── INPUT RECORDS ──
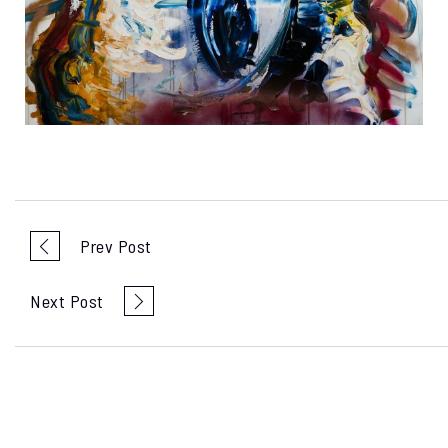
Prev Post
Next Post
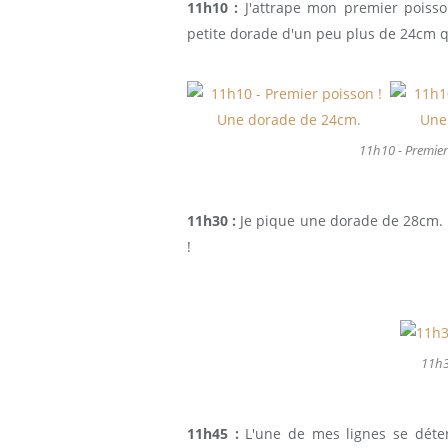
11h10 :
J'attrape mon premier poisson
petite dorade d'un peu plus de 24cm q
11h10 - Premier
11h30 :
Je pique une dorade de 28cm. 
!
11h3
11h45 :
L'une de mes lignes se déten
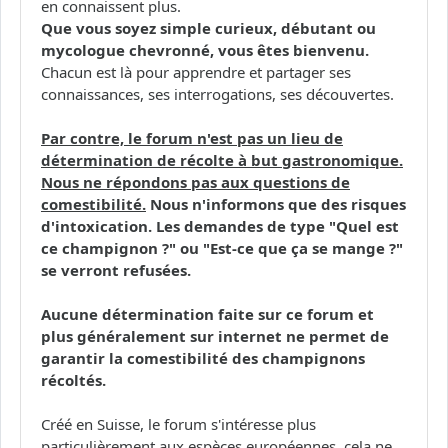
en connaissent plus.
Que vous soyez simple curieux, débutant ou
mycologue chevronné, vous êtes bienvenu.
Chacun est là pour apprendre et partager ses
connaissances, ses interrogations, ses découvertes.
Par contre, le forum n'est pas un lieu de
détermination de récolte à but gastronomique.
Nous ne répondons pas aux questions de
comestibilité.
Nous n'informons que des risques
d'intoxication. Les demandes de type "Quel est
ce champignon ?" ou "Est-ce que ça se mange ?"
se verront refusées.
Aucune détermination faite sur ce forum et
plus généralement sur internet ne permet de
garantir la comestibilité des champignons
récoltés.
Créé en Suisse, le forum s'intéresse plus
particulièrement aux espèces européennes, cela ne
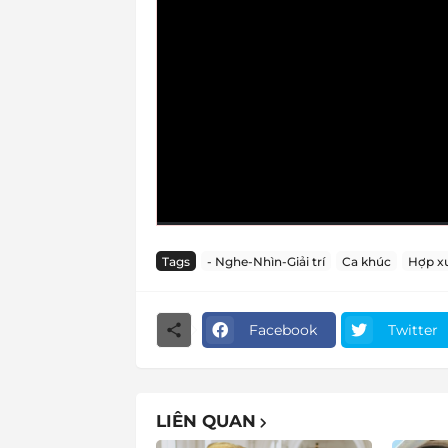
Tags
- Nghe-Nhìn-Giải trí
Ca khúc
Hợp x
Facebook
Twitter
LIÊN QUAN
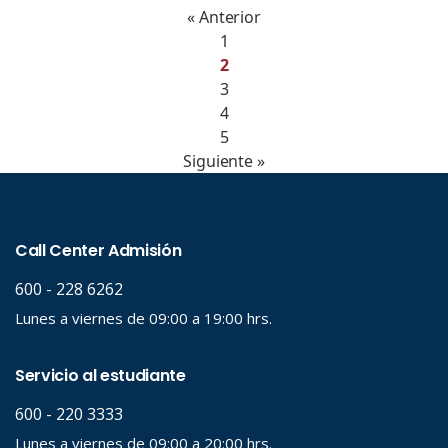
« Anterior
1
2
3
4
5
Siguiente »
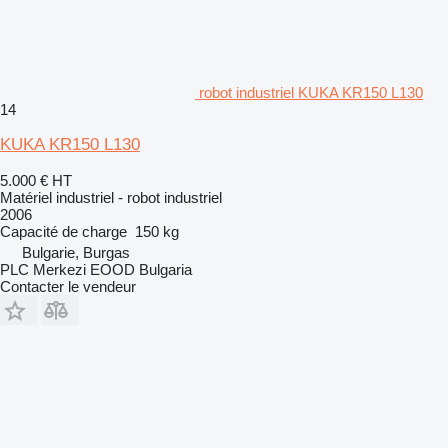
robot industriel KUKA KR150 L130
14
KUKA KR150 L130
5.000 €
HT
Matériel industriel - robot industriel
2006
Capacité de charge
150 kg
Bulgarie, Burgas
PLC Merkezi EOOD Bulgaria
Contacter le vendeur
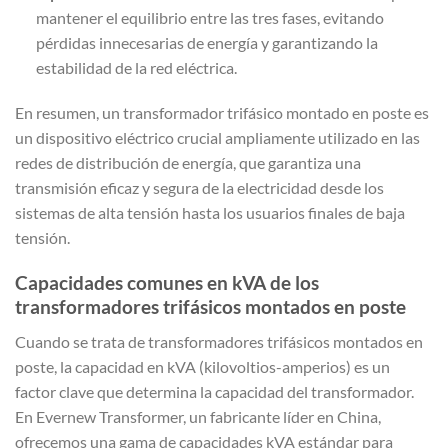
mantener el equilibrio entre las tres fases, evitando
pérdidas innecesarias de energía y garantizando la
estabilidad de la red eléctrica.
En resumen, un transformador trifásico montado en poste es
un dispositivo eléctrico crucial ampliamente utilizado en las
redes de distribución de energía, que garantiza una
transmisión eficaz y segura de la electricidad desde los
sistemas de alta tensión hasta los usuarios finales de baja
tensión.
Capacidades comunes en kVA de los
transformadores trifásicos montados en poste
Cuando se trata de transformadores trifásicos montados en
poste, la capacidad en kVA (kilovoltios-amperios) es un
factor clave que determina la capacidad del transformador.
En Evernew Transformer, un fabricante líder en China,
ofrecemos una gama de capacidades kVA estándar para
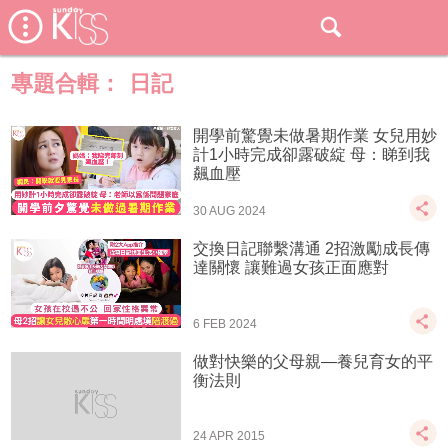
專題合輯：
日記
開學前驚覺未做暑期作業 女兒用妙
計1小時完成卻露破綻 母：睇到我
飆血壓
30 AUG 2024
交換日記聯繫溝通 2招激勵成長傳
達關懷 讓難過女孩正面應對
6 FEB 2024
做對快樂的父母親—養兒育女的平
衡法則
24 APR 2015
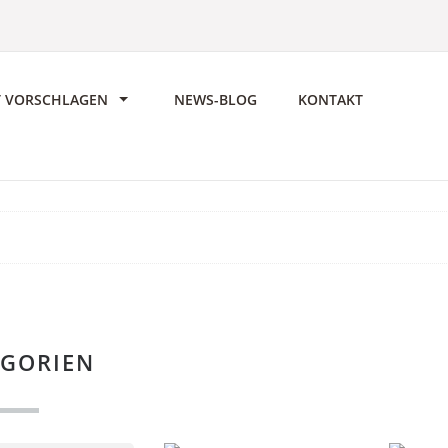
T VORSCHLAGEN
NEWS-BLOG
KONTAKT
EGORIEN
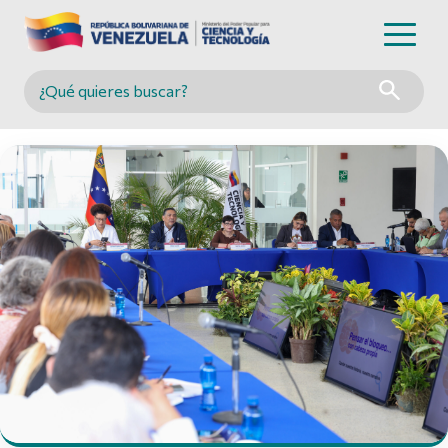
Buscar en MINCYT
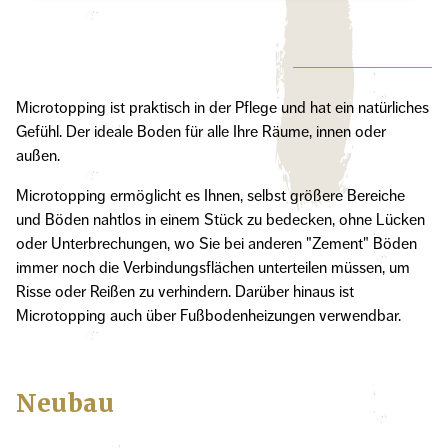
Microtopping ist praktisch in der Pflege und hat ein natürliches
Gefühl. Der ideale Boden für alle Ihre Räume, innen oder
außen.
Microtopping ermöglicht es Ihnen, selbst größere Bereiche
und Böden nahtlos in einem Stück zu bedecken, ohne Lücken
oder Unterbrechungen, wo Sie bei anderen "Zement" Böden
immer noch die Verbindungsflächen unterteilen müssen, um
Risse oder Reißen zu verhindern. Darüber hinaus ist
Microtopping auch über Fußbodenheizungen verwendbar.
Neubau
───
── INPUT RECORDS ──
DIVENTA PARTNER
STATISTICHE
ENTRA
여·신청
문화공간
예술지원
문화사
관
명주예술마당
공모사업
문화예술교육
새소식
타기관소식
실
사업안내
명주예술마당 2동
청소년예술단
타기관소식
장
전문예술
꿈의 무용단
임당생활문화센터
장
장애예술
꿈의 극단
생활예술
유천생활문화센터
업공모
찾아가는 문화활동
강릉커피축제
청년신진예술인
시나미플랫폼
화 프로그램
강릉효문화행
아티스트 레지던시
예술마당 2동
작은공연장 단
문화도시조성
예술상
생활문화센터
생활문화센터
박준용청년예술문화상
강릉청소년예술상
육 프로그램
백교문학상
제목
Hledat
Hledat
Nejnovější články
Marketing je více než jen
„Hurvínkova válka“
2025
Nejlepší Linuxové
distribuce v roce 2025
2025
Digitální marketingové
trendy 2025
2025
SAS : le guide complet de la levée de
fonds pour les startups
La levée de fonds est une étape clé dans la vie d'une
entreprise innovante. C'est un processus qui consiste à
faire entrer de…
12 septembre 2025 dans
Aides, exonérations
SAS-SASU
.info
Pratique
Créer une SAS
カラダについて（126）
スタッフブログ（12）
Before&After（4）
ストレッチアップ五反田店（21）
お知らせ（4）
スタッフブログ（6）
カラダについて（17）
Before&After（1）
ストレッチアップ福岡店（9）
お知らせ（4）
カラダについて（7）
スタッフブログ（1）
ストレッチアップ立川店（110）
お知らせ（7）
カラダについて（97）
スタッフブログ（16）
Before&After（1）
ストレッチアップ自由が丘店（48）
───
── INPUT RECORDS ──
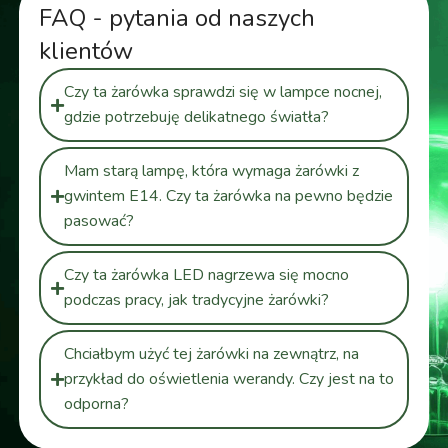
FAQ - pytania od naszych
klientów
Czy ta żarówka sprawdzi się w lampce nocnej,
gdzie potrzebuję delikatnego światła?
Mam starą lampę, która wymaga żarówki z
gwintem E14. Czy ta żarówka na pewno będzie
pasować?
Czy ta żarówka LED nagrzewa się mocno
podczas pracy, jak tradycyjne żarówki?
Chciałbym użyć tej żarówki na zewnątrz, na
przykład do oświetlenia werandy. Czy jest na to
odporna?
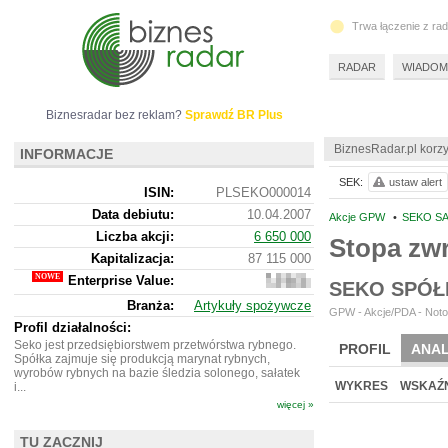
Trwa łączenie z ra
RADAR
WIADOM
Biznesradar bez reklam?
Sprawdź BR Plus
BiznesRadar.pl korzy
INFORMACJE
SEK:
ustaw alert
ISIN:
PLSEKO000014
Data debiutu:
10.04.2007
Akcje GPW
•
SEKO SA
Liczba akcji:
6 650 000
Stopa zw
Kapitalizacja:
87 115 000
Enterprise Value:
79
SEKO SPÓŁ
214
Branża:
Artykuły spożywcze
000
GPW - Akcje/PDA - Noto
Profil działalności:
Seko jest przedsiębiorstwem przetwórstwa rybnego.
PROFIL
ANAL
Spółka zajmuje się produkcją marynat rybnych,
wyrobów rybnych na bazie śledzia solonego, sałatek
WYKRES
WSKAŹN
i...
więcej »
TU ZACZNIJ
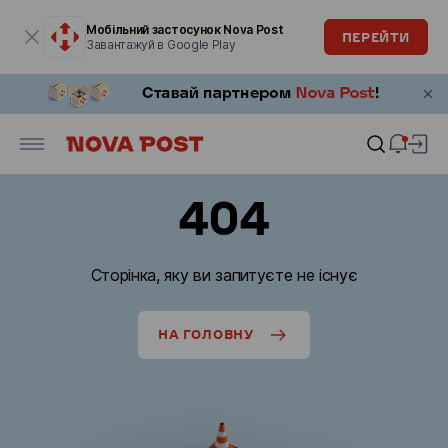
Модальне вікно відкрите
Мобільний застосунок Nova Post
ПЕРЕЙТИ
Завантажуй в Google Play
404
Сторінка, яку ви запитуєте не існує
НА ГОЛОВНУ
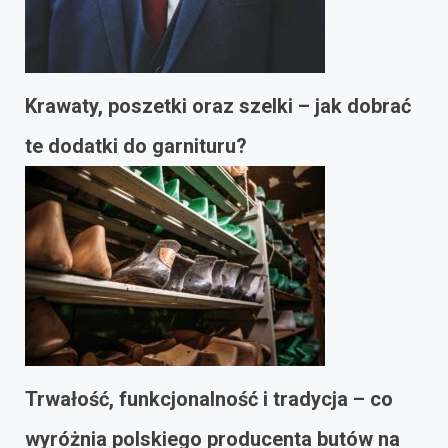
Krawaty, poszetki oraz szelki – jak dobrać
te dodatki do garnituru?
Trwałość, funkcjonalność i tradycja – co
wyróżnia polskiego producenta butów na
───
**EXERCISE BRIEF**
Return, exactly as they stand, the lines above from the one with "En Evernew Transformer, un" to the one with "immer noch die", omitting any pictures among them.

**REPLY TO THE EXERCISE**
En Evernew Transformer, un fabricante líder en China,
ofrecemos una gama de capacidades kVA estándar para
專題合輯：
日記
開學前驚覺未做暑期作業 女兒用妙
計1小時完成卻露破綻 母：睇到我
飆血壓
30 AUG 2024
交換日記聯繫溝通 2招激勵成長傳
達關懷 讓難過女孩正面應對
6 FEB 2024
做對快樂的父母親—養兒育女的平
衡法則
24 APR 2015
T VORSCHLAGEN
NEWS-BLOG
KONTAKT
EGORIEN
Buscar en MINCYT
Microtopping ist praktisch in der Pflege und hat ein natürliches
Gefühl. Der ideale Boden für alle Ihre Räume, innen oder
außen.
Microtopping ermöglicht es Ihnen, selbst größere Bereiche
und Böden nahtlos in einem Stück zu bedecken, ohne Lücken
oder Unterbrechungen, wo Sie bei anderen "Zement" Böden
immer noch die Verbindungsflächen unterteilen müssen, um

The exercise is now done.